Screening can detect bowel cancer and precancerous lesions early, and remove the lesions, thereby preventing the occurrence of bowel cancer. The current screening methods for colorectal cancer mainly include occult blood test and colonoscopy. The occult blood test is vulnerable to food or the detection rate of adenoma is not high. Although colonoscopy is the gold standard for the diagnosis of bowel cancer, it is not highly adherent to the population when used as a screening method. Therefore, there is an urgent need for a colorectal cancer screening method with high accuracy and high compliance.

Fecal genetic testing, as a new screening method for bowel cancer, is now receiving more and more attention. This method (Cologuard®) was included in the U.S. bowel cancer screening guidelines in 2016. This method is convenient, non-invasive, and has the characteristics of high detection rate for bowel cancer and precancerous adenomas. To make a high-performance stool gene detection kit for colorectal cancer detection, two major obstacles need to be overcome: stool DNA extraction and marker selection. On the one hand, the composition of feces is complex, there are many inhibitors to downstream reactions, and there are many bacterial DNA. To extract human target genes from such a mixture, a set of highly sensitive gene extraction and purification methods is required; on the other hand, At present, there are many markers related to colorectal cancer, especially DNA methylation markers, because studies have shown that DNA methylation is an early event of tumor formation. However, many methylation markers perform well at the cell and tissue level. When used in screening media such as feces and blood, their sensitivity and specificity for colorectal cancer are reduced. For example, the vimentin gene, which is used in tissues The sensitivity in fecal specimens is 83%, which is reduced to 46% in stool samples. Similar genes include SFRP1 and SFRP2. Such markers cannot meet the needs of clinical detection of colorectal cancer. Therefore, the selection of stools with extremely high sensitivity and specificity for colorectal cancer detection is the key to the detection of colorectal cancer stool genes, and such markers are expected to be truly used in the clinical detection of colorectal cancer.

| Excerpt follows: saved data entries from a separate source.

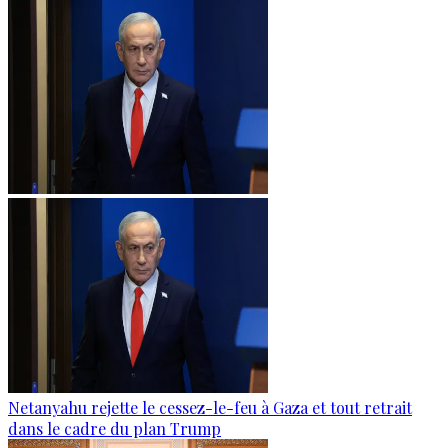
Netanyahu rejette le cessez-le-feu à Gaza et tout retrait
dans le cadre du plan Trump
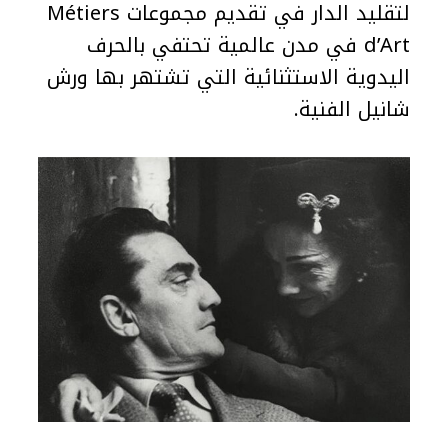
لتقليد الدار في تقديم مجموعات Métiers
d’Art في مدن عالمية تحتفي بالحرف
اليدوية الاستثنائية التي تشتهر بها ورش
شانيل الفنية.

In view of this, the present invention provides a tumor marker, capture sequence, primer pair, probe, methylation detection reagent, kit and application thereof. This tumor marker is very sensitive to bowel cancer in feces.

Another object of the present invention is to provide a marker, capture sequence, primer pair, probe, methylation detection reagent, kit and method for non-invasive detection of tumor.

In order to achieve the above-mentioned purpose of the invention, the present invention provides the following technical solutions:

The invention provides the application of TMEM240 gene in the preparation of tumor markers.

In some specific embodiments of the present invention, the sequence of the TMEM240 gene has at least 97.8% identity with the sequence shown in Genebank Accession No. NC_000001.11.

In some specific embodiments of the present invention, the sequence of the TMEM240 gene has at least 98.9% identity with the sequence shown in Genebank Accession No. NC_000001.11.

In some specific embodiments of the present invention, the sequence of the TMEM240 gene has at least 99.9% identity with the sequence shown in Genebank Accession No. NC_000001.11.

In some specific embodiments of the present invention, the sequence of the TMEM240 gene has 100% identity with the sequence shown in Genebank Accession No. NC_000001.11.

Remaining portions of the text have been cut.